Callbacks are called at several states during the optimization process:

* At the beginning and end of the optimization process.
* After any call to `Evaluate()` and `EvaluateConstraint`.
* After any call to `Gradient()` and `GradientConstraint`.
* At the start and end of an epoch.

Each callback provides optimization relevant information that can be accessed or
modified.

### BeginOptimization

Called at the beginning of the optimization process.

 * `BeginOptimization(`_`optimizer, function, coordinates`_`)`

#### Attributes

| **type** | **name** | **description** |
|----------|----------|-----------------|
| `OptimizerType` | **`optimizer`** | The optimizer used to update the function. |
| `FunctionType` | **`function`** | The function to be optimized. |
| `MatType` | **`coordinates`** | The current function parameter. |

### EndOptimization

Called at the end of the optimization process.

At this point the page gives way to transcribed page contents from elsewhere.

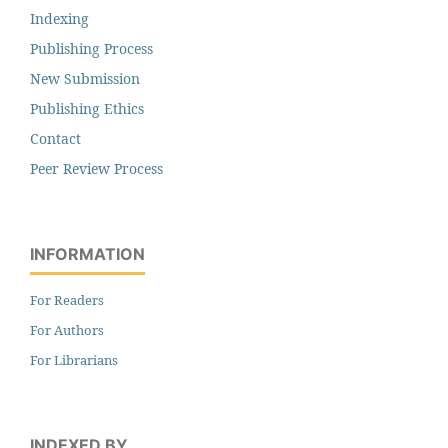
Indexing
Publishing Process
New Submission
Publishing Ethics
Contact
Peer Review Process
INFORMATION
For Readers
For Authors
For Librarians
INDEXED BY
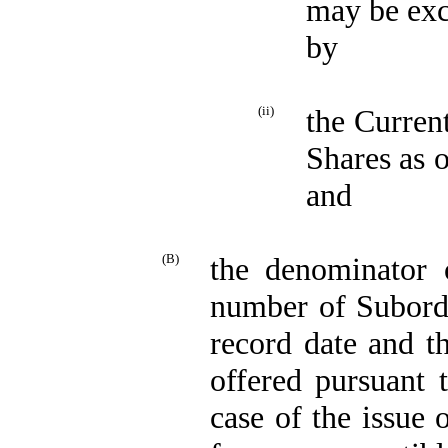
may be exc
by
(ii)
the Curren
Shares as o
and
(B)
the denominator 
number of Subordi
record date and t
offered pursuant 
case of the issue 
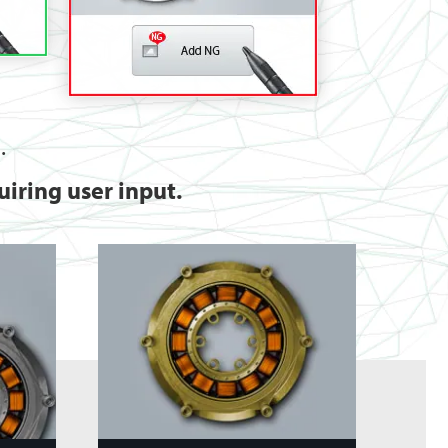
.
iring user input.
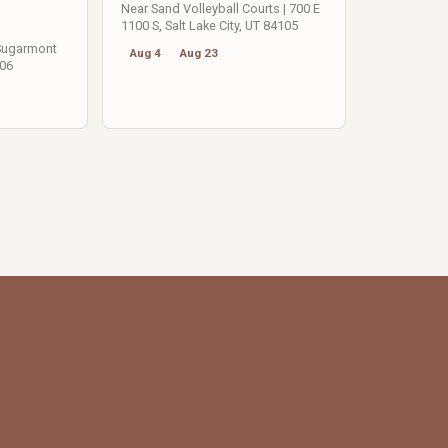
Near Sand Volleyball Courts | 700 E
1100 S, Salt Lake City, UT 84105
 Sugarmont
Aug 4
Aug 23
106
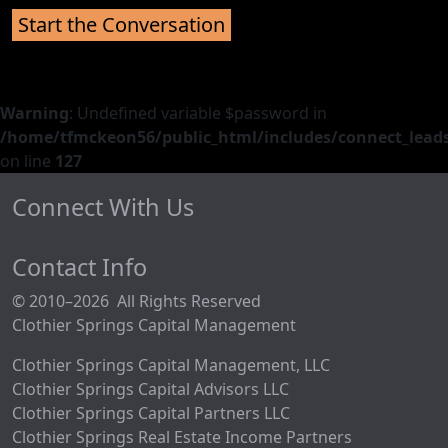
Warning
: Undefined variable $password in
/home/tfmckeon56/public_html/includes/connect_leads
on line
127
Connect With Us
Contact Info
© 2010–2026 All Rights Reserved
Clothier Springs Capital Management
Clothier Springs Capital Management, LLC
Clothier Springs Capital Advisors LLC
Clothier Springs Capital Partners LLC
Clothier Springs Real Estate Income Partners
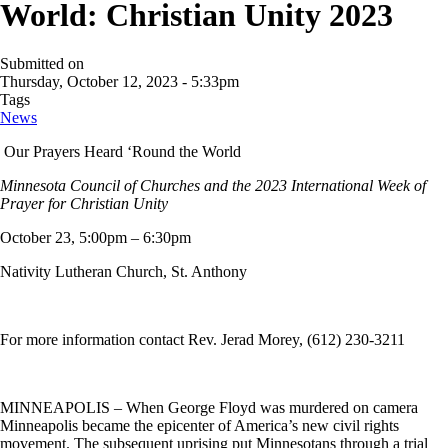
World: Christian Unity 2023
Submitted on
Thursday, October 12, 2023 - 5:33pm
Tags
News
Our Prayers Heard ‘Round the World
Minnesota Council of Churches and the 2023 International Week of
Prayer for Christian Unity
October 23, 5:00pm – 6:30pm
Nativity Lutheran Church, St. Anthony
For more information contact Rev. Jerad Morey, (612) 230-3211
MINNEAPOLIS – When George Floyd was murdered on camera
Minneapolis became the epicenter of America’s new civil rights
movement. The subsequent uprising put Minnesotans through a trial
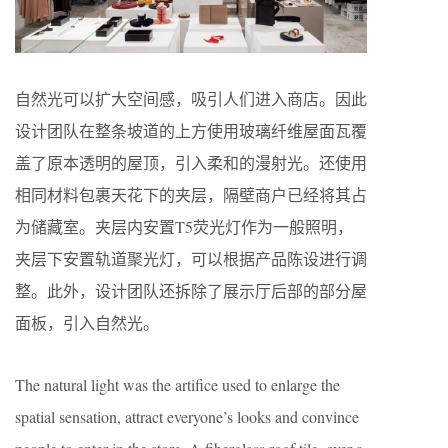
自然光可以扩大空间感，吸引人们进入商店。因此
设计团队在整条坡道的上方使用玻璃纤维屋面瓦覆
盖了原本透明的屋顶，引入柔和的漫射光。还使用
相同材料包裹天花下的夹层，隔壁商户已经将其占
为储藏室。夹层内安置T5荧光灯作为一般照明，
夹层下安置轨道聚光灯，可以根据产品陈设进行调
整。此外，设计团队还拆除了展示厅后部的部分屋
面板，引入自然光。
The natural light was the artifice used to enlarge the
spatial sensation, attract everyone’s looks and convince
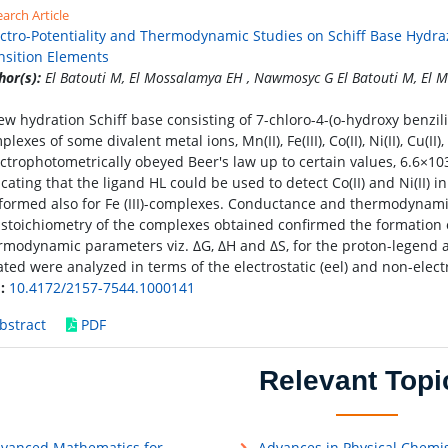
arch Article
ctro-Potentiality and Thermodynamic Studies on Schiff Base Hydr
nsition Elements
hor(s):
El Batouti M, El Mossalamya EH , Nawmosyc G El Batouti M, El
ew hydration Schiff base consisting of 7-chloro-4-(o-hydroxy benzi
lexes of some divalent metal ions, Mn(II), Fe(III), Co(II), Ni(II), Cu(II
ctrophotometrically obeyed Beer's law up to certain values, 6.6×1
icating that the ligand HL could be used to detect Co(II) and Ni(II) 
formed also for Fe (III)-complexes. Conductance and thermodynami
 stoichiometry of the complexes obtained confirmed the formation 
rmodynamic parameters viz. ΔG, ΔH and ΔS, for the proton-legend 
ated were analyzed in terms of the electrostatic (eel) and non-electr
:
10.4172/2157-7544.1000141
bstract
PDF
Relevant Topi
vanced Mathematics for
Advances in Physical Chemis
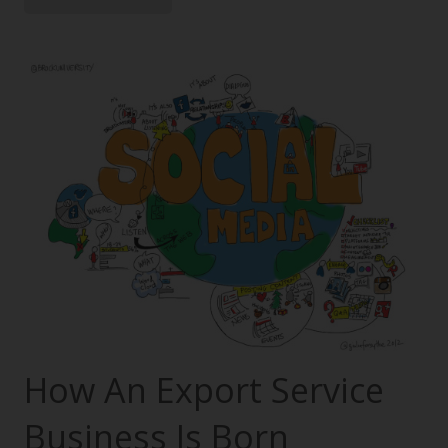
How An Export Service
Business Is Born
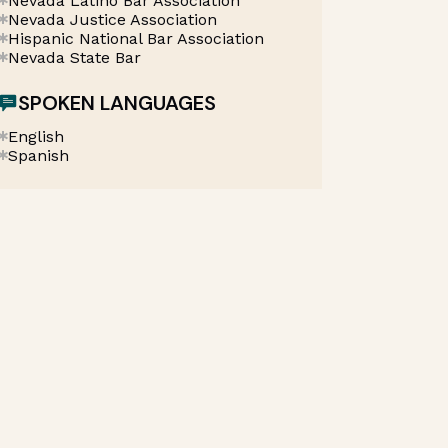
Nevada Latino Bar Association
Nevada Justice Association
Hispanic National Bar Association
Nevada State Bar
SPOKEN LANGUAGES
English
Spanish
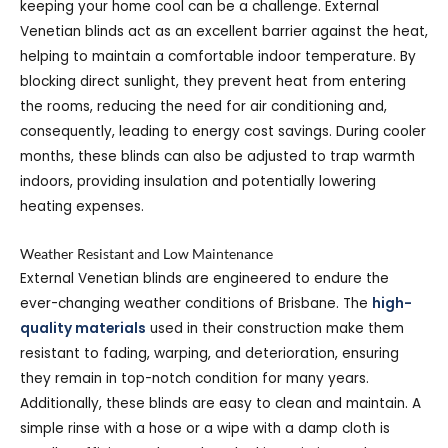
keeping your home cool can be a challenge. External
Venetian blinds act as an excellent barrier against the heat,
helping to maintain a comfortable indoor temperature. By
blocking direct sunlight, they prevent heat from entering
the rooms, reducing the need for air conditioning and,
consequently, leading to energy cost savings. During cooler
months, these blinds can also be adjusted to trap warmth
indoors, providing insulation and potentially lowering
heating expenses.
Weather Resistant and Low Maintenance
External Venetian blinds are engineered to endure the
ever-changing weather conditions of Brisbane. The
high-
quality materials
used in their construction make them
resistant to fading, warping, and deterioration, ensuring
they remain in top-notch condition for many years.
Additionally, these blinds are easy to clean and maintain. A
simple rinse with a hose or a wipe with a damp cloth is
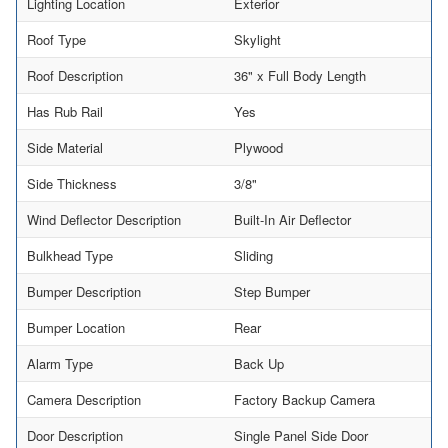
Lighting Location
Exterior
Roof Type
Skylight
Roof Description
36" x Full Body Length
Has Rub Rail
Yes
Side Material
Plywood
Side Thickness
3/8"
Wind Deflector Description
Built-In Air Deflector
Bulkhead Type
Sliding
Bumper Description
Step Bumper
Bumper Location
Rear
Alarm Type
Back Up
Camera Description
Factory Backup Camera
Door Description
Single Panel Side Door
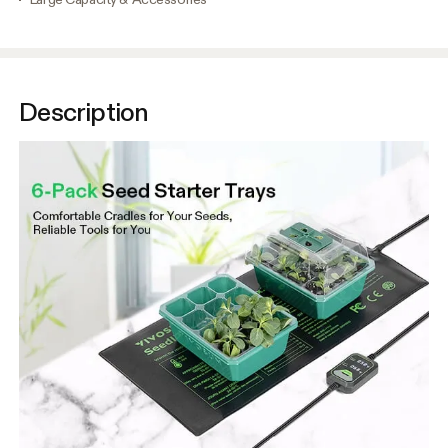
Description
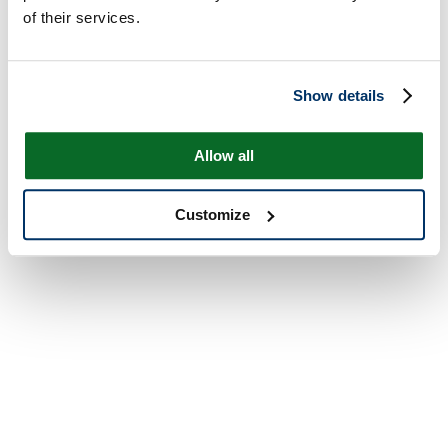
of their services.
Show details
Allow all
Customize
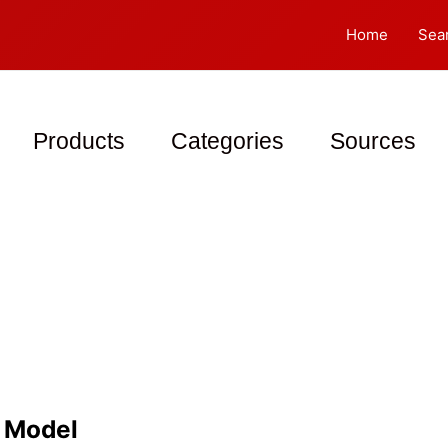
Home
Sea
Products
Categories
Sources
d Model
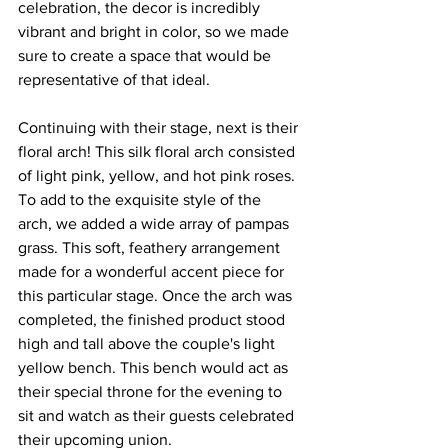
celebration, the decor is incredibly 
vibrant and bright in color, so we made 
sure to create a space that would be 
representative of that ideal.
Continuing with their stage, next is their 
floral arch! This silk floral arch consisted 
of light pink, yellow, and hot pink roses. 
To add to the exquisite style of the 
arch, we added a wide array of pampas 
grass. This soft, feathery arrangement 
made for a wonderful accent piece for 
this particular stage. Once the arch was 
completed, the finished product stood 
high and tall above the couple's light 
yellow bench. This bench would act as 
their special throne for the evening to 
sit and watch as their guests celebrated 
their upcoming union.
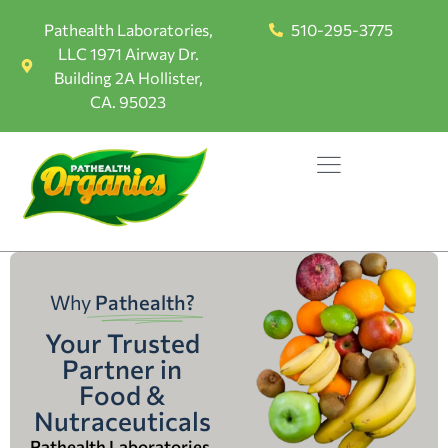
Pathealth Laboratories,
510-295-3775
LLC 1971 Airway Dr.
Building 2A Hollister,
CA. 95023
Why
Pathealth?
Your Trusted
Partner in
Food &
Nutraceuticals
Pathealth Laboratories,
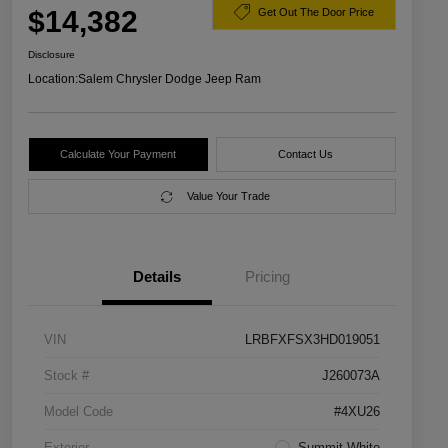
$14,382
Get Out The Door Price
Disclosure
Location:
Salem Chrysler Dodge Jeep Ram
Calculate Your Payment
Contact Us
Value Your Trade
Details
Pricing
VIN
LRBFXFSX3HD019051
Stock #
J260073A
Model Code
#4XU26
Exterior
Summit White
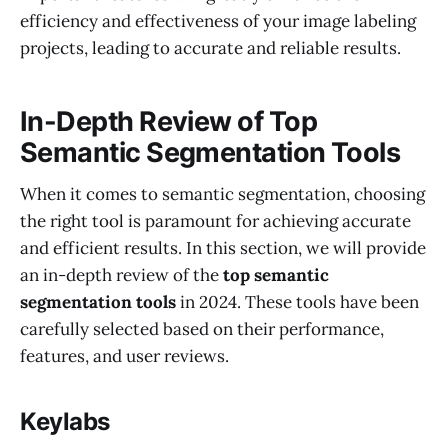
efficiency and effectiveness of your image labeling
projects, leading to accurate and reliable results.
In-Depth Review of Top
Semantic Segmentation Tools
When it comes to semantic segmentation, choosing
the right tool is paramount for achieving accurate
and efficient results. In this section, we will provide
an in-depth review of the
top semantic
segmentation tools
in 2024. These tools have been
carefully selected based on their performance,
features, and user reviews.
Keylabs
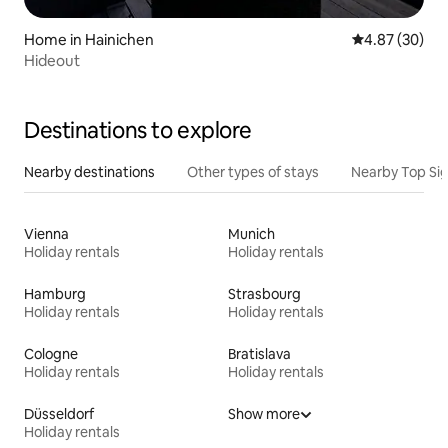
Home in Hainichen
4.87 out of 5 
4.87 (30)
Hideout
Destinations to explore
Nearby destinations
Other types of stays
Nearby Top Si
Vienna
Munich
Holiday rentals
Holiday rentals
Hamburg
Strasbourg
Holiday rentals
Holiday rentals
Cologne
Bratislava
Holiday rentals
Holiday rentals
Düsseldorf
Show more
Holiday rentals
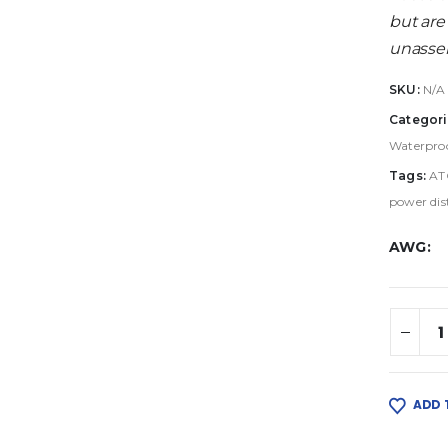
but are
unassem
SKU:
N/A
Categori
Waterproo
Tags:
AT
power dis
AWG
ADD 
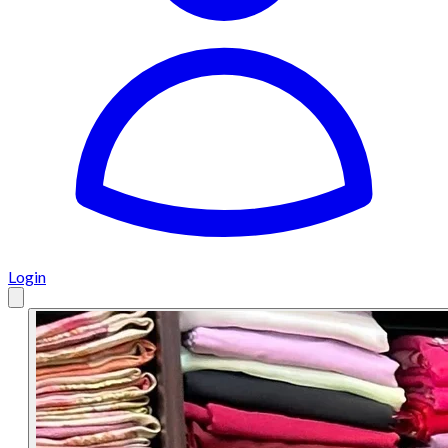
Login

 * `EndOptimization(`_`optimizer, function, coordinates`_`)`

#### Attributes

| **type** | **name** | **description** |
|----------|----------|-----------------|
| `OptimizerType` | **`optimizer`** | The optimizer used to update the function. |
| `FunctionType` | **`function`** | The function to be optimized. |
| `MatType` | **`coordinates`** | The current function parameter. |

### Evaluate

Called after any call to `Evaluate()`.

 * `Evaluate(`_`optimizer, function, coordinates, objective`_`)`

#### Attributes

| **type** | **name** | **description** |
|----------|----------|-----------------|
| `OptimizerType` | **`optimizer`** | The optimizer used to update the function. |
| `FunctionType` | **`function`** | The function to be optimized. |
| `MatType` | **`coordinates`** | The current function parameter. |
| `double` | **`objective`** | Objective value of the current point. |

### EvaluateConstraint

 Called after any call to `EvaluateConstraint()`.

 * `EvaluateConstraint(`_`optimizer, function, coordinates, constraint, constraintValue`_`)`

#### Attributes

| **type** | **name** | **description** |
|----------|----------|-----------------|
| `OptimizerType` | **`optimizer`** | The optimizer used to update the function. |
| `FunctionType` | **`function`** | The function to be optimized. |
| `MatType` | **`coordinates`** | The current function parameter. |
| `size_t` | **`constraint`** | The index of the constraint. |
| `double` | **`constraintValue`** | Constraint value of the current point. |

### Gradient

 Called after any call to `Gradient()`.

 * `Gradient(`_`optimizer, function, coordinates, gradient`_`)`

#### Attributes

| **type** | **name** | **description** |
|----------|----------|-----------------|
| `OptimizerType` | **`optimizer`** | The optimizer used to update the function. |
| `FunctionType` | **`function`** | The function to be optimized. |
| `MatType` | **`coordinates`** | The current function parameter. |
| `GradType` | **`gradient`** | Matrix that holds the gradient. |

### GradientConstraint

 Called after any call to `GradientConstraint()`.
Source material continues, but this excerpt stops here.